*** INPUT RECORDS ***

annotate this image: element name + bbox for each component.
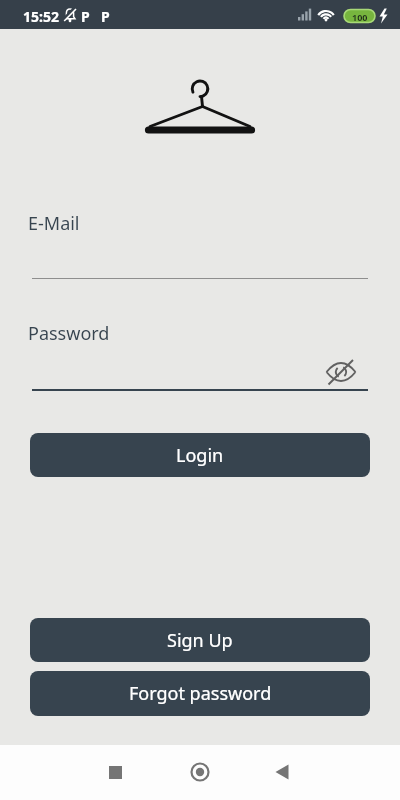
staticText: Sign Up xyxy=(167,628,233,653)
staticText: 15:52 xyxy=(23,7,59,26)
staticText: P xyxy=(81,7,90,26)
staticText: 100 xyxy=(352,11,368,23)
button[interactable]: Login xyxy=(30,433,370,477)
button[interactable] xyxy=(258,748,306,796)
button[interactable] xyxy=(326,357,356,387)
button[interactable]: Sign Up xyxy=(30,618,370,662)
button[interactable] xyxy=(91,748,139,796)
staticText: E-Mail xyxy=(28,211,80,236)
staticText: P xyxy=(101,7,110,26)
staticText: Password xyxy=(28,321,110,346)
staticText: Forgot password xyxy=(129,681,272,706)
button[interactable] xyxy=(176,748,224,796)
staticText: Login xyxy=(176,443,224,468)
button[interactable]: Forgot password xyxy=(30,671,370,716)
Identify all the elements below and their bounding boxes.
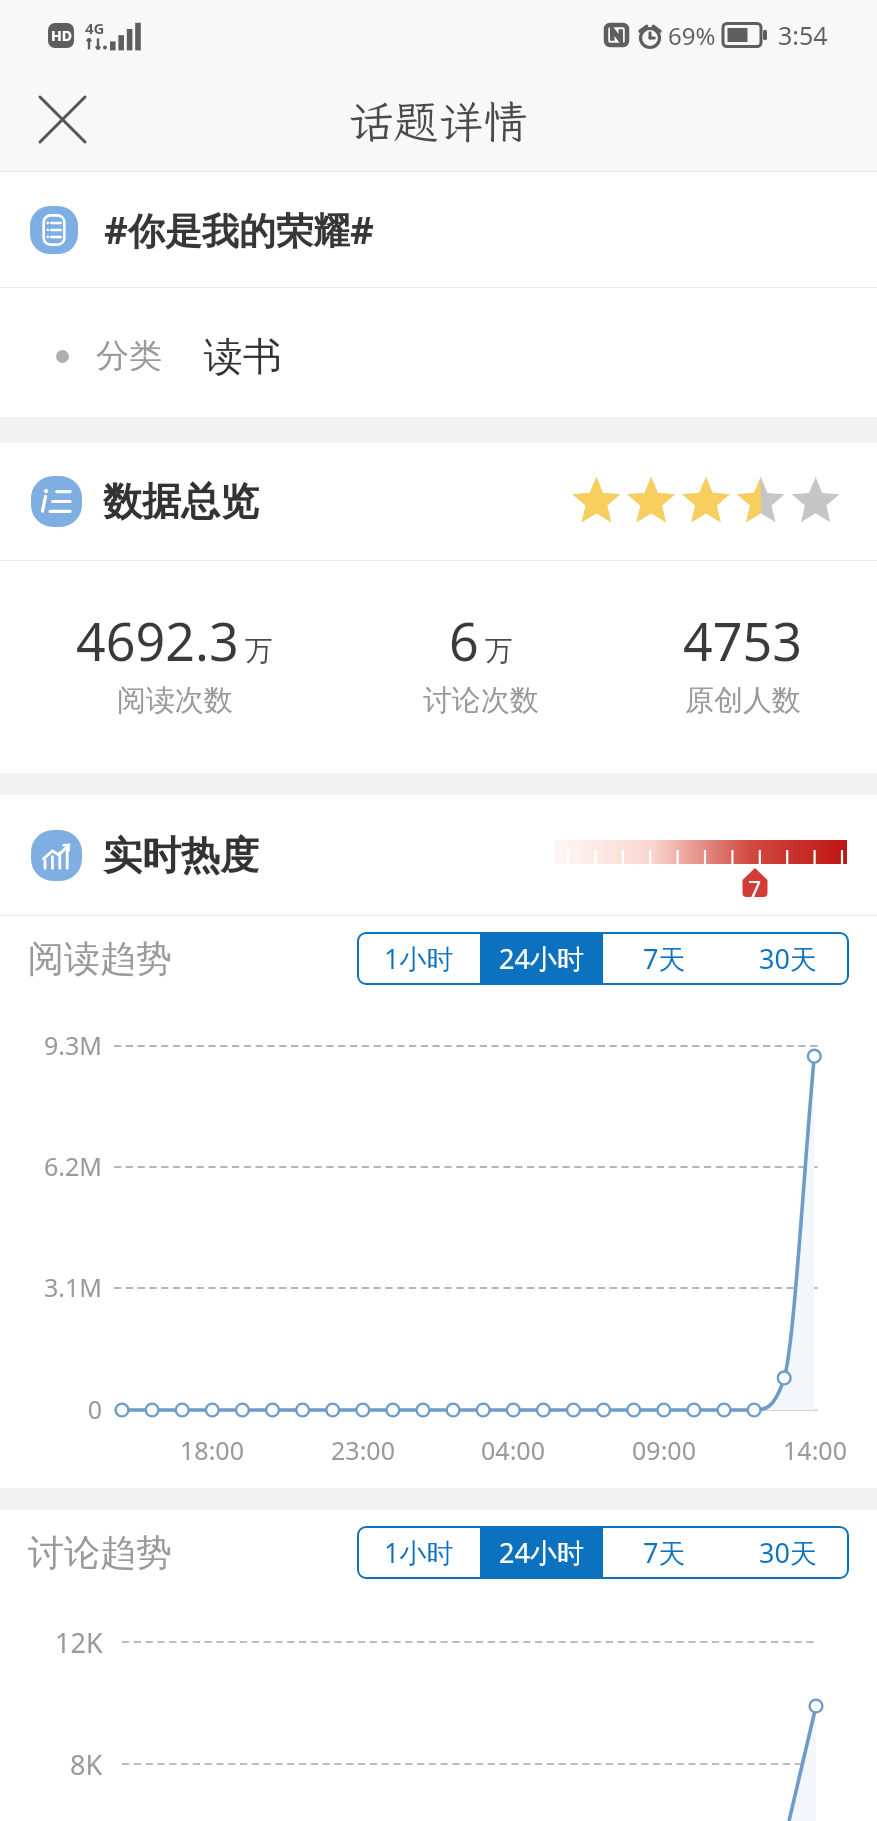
staticText: 讨论趋势 <box>28 1530 172 1575</box>
staticText: 3:54 <box>778 18 828 52</box>
staticText: 阅读次数 <box>117 682 233 719</box>
staticText: 7天 <box>643 1534 686 1571</box>
button[interactable]: #你是我的荣耀# <box>0 172 877 287</box>
staticText: 万 <box>485 633 513 668</box>
staticText: 1小时 <box>384 1534 454 1571</box>
button[interactable]: 24小时 <box>480 932 603 985</box>
button[interactable]: 30天 <box>726 1526 849 1579</box>
button[interactable]: 7天 <box>603 1526 726 1579</box>
staticText: 数据总览 <box>103 477 259 526</box>
staticText: 23:00 <box>331 1433 395 1467</box>
staticText: 3.1M <box>44 1270 102 1304</box>
staticText: 1小时 <box>384 940 454 977</box>
staticText: 实时热度 <box>103 831 259 880</box>
staticText: 6 <box>449 605 479 676</box>
button[interactable]: 30天 <box>726 932 849 985</box>
staticText: 24小时 <box>499 940 584 977</box>
staticText: #你是我的荣耀# <box>104 204 374 255</box>
button[interactable]: 24小时 <box>480 1526 603 1579</box>
staticText: 分类 <box>96 335 162 377</box>
staticText: 24小时 <box>499 1534 584 1571</box>
staticText: 读书 <box>204 332 282 381</box>
staticText: 12K <box>55 1624 103 1660</box>
staticText: 04:00 <box>481 1433 545 1467</box>
button[interactable]: 7天 <box>603 932 726 985</box>
staticText: 4753 <box>683 605 802 676</box>
button[interactable]: 1小时 <box>357 932 480 985</box>
staticText: 7天 <box>643 940 686 977</box>
staticText: 8K <box>70 1746 103 1782</box>
staticText: 30天 <box>759 940 817 977</box>
staticText: 话题详情 <box>348 92 529 151</box>
button[interactable]: Close <box>24 83 100 159</box>
staticText: 原创人数 <box>685 682 801 719</box>
staticText: 万 <box>245 633 273 668</box>
staticText: 6.2M <box>44 1149 102 1183</box>
staticText: 30天 <box>759 1534 817 1571</box>
button[interactable]: 1小时 <box>357 1526 480 1579</box>
staticText: 阅读趋势 <box>28 936 172 981</box>
staticText: 4692.3 <box>76 605 239 676</box>
staticText: 9.3M <box>44 1028 102 1062</box>
staticText: 09:00 <box>632 1433 696 1467</box>
staticText: 0 <box>87 1392 102 1426</box>
staticText: 4G <box>85 18 105 38</box>
staticText: 18:00 <box>180 1433 244 1467</box>
staticText: 69% <box>668 19 716 52</box>
staticText: 7 <box>748 873 762 903</box>
staticText: 14:00 <box>783 1433 847 1467</box>
staticText: 讨论次数 <box>423 682 539 719</box>
staticText: HD <box>51 26 72 45</box>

*** End of INPUT RECORDS ***

__ASSIGNMENT__. For the word "Login", find every line in the data that holds it and copy that line.

__EXERCISE ANSWER__.
button[interactable]: Login xyxy=(30,433,370,477)
staticText: Login xyxy=(176,443,224,468)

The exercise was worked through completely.